O texto da consultoria opina que as importações provenientes do Brasil tendem a ter um tratamento privilegiado em relação às de outros fornecedores, em razão do interesse estratégico do governo argentino em manter o Mercosul. "Em relação ao restante, tudo dependerá da disposição do exportador em buscar represálias."
A economia de US$ 1 bilhão em importações ao mês não deve ser a única a ser feita pelo governo da Argentina este ano, diz o relatório. "Estão sendo preparadas barreiras no comércio de serviços e nas operações financeiras, como a remessa de lucros e dividendos", sugere o texto. Na área de serviços, chama a atenção a brusca deterioração das balanças ligadas ao turismo.
Segundo o relatório, o déficit com passagens passou de US$ 839 milhões para US$ 1,4 bilhão nos últimos dois anos, enquanto o saldo positivo com turismo e viagens caiu de US$ 1,4 bilhão para US$ 334 milhões entre 2010 e 2011. Já o gasto com a remessa de lucros e dividendos tem se mantido estável no patamar de US$ 4 bilhões nos últimos dois anos. O relatório da Melconian teve por base dados oficiais do Banco Central e do Indec, o instituto de estatísticas argentino.
Todo o esforço macroeconômico do governo argentino nos últimos meses tem sido o de gerar um caixa positivo em dólar no país, para manter em nível alto as reservas internacionais. Imediatamente após as eleições, o governo da presidente Cristina Kirchner limitou a compra de dólares por pessoas físicas, ao criar uma licença especial da Afip. O governo argentino também determinou a repatriação de divisas por parte de mineradoras e de companhias de seguro.

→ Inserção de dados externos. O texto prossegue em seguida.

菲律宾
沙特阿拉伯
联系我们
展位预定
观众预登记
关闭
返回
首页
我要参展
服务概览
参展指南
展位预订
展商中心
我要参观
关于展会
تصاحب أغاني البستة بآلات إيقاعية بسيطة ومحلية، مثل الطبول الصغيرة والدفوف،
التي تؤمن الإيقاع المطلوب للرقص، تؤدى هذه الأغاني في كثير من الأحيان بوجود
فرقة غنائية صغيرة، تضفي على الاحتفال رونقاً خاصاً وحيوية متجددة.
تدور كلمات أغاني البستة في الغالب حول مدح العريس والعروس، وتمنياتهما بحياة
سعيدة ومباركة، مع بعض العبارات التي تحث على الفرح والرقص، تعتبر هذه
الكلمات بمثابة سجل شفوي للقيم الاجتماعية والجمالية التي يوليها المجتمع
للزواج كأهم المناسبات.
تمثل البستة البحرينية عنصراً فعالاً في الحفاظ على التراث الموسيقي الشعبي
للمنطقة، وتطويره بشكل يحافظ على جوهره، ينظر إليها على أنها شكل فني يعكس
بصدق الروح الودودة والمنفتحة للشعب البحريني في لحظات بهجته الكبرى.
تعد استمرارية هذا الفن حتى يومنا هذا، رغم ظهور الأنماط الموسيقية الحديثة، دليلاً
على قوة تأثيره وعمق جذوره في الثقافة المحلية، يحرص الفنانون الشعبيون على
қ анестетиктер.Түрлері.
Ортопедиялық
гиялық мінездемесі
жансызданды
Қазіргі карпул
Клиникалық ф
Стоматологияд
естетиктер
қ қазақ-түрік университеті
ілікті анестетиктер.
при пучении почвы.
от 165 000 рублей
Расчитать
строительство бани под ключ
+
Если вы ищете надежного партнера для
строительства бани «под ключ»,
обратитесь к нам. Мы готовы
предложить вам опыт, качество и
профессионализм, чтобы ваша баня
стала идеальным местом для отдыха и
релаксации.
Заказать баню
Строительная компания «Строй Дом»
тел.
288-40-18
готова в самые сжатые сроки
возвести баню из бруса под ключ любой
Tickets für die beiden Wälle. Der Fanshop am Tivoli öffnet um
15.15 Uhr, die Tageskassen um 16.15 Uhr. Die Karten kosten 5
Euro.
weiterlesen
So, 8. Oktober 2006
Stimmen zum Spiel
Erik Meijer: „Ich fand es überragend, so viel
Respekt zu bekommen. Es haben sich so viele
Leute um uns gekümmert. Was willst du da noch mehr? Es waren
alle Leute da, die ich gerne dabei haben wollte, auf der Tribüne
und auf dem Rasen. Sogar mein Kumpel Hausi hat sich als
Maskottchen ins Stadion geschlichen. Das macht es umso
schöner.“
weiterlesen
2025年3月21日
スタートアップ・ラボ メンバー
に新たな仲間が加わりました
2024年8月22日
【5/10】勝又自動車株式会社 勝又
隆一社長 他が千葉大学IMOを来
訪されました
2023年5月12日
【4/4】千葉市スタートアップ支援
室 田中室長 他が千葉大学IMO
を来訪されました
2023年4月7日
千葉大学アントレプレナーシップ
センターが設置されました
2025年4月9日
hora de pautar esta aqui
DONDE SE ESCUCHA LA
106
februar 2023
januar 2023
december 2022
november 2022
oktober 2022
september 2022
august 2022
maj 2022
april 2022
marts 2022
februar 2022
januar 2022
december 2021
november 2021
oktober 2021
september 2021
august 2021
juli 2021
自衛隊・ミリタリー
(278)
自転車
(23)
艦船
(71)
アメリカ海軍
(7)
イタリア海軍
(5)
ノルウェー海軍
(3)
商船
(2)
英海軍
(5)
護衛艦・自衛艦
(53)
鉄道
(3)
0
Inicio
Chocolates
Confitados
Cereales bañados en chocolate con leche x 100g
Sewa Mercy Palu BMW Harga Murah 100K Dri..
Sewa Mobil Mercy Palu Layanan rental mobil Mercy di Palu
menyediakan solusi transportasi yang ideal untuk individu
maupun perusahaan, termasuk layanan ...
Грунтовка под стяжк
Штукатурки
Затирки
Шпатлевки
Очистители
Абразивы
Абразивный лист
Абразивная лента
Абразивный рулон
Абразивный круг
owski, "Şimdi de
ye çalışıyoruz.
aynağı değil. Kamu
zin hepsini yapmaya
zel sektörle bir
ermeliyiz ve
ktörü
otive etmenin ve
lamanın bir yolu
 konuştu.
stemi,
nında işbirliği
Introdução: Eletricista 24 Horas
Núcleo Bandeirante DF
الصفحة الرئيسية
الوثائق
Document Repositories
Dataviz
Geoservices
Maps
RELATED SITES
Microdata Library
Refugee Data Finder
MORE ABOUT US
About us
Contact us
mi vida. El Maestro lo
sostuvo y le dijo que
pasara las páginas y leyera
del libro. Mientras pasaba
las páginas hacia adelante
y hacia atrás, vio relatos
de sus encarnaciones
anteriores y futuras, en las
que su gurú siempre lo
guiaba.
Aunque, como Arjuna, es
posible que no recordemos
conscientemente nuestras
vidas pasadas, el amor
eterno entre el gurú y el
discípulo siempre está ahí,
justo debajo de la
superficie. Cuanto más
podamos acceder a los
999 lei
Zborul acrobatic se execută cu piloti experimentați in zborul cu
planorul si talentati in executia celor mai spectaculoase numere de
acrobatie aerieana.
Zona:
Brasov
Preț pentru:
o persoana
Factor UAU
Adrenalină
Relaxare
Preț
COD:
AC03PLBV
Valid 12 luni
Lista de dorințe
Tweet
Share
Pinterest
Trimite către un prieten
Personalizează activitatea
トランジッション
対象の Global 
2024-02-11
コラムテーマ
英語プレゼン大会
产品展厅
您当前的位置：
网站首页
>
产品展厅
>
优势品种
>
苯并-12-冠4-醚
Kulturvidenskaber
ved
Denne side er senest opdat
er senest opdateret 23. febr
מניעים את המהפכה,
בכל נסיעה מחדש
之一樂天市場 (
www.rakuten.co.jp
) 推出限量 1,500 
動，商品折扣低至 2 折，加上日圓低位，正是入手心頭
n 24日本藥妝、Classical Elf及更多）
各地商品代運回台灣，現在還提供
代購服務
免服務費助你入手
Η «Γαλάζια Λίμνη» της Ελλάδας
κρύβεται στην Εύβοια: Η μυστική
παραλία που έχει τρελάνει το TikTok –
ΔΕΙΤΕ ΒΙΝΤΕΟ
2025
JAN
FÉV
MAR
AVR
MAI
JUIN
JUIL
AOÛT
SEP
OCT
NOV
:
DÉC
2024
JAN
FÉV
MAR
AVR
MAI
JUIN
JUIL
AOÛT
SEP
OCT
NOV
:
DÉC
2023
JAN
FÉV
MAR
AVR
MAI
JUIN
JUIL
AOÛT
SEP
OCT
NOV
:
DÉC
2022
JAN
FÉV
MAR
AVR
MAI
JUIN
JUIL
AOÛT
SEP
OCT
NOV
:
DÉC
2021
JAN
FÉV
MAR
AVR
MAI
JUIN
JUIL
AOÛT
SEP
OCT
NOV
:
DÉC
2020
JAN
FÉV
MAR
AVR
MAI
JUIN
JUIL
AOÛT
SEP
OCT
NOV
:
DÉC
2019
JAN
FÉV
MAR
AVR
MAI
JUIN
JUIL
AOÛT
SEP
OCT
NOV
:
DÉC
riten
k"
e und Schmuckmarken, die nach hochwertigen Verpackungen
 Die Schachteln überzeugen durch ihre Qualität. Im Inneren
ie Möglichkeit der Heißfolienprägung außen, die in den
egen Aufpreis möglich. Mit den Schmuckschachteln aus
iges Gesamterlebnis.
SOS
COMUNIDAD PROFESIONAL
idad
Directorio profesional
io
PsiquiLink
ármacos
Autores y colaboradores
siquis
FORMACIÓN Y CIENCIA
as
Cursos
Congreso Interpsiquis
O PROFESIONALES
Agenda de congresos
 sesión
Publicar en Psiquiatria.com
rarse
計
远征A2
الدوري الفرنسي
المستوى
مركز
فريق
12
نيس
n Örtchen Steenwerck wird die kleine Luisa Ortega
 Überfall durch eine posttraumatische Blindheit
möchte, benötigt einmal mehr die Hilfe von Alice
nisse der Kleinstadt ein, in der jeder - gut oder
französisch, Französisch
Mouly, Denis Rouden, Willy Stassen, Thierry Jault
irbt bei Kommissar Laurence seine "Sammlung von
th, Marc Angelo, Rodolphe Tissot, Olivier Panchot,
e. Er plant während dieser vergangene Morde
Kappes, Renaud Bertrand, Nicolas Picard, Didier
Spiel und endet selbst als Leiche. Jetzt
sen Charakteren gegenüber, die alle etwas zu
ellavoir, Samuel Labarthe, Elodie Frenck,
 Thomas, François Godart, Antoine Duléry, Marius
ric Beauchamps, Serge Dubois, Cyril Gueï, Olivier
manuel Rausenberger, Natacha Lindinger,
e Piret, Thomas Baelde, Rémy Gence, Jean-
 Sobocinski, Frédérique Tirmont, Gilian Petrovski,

Apesar de as principais restrições terem entrado em vigor este mês, o saldo comercial argentino reagiu já em janeiro. O superávit foi de US$ 550 milhões, contra US$ 513 milhões de janeiro de 2011. Exportações e importações cresceram pouco mais de 10%. Mas esse nível de superávit não basta para o país fechar as suas contas externas.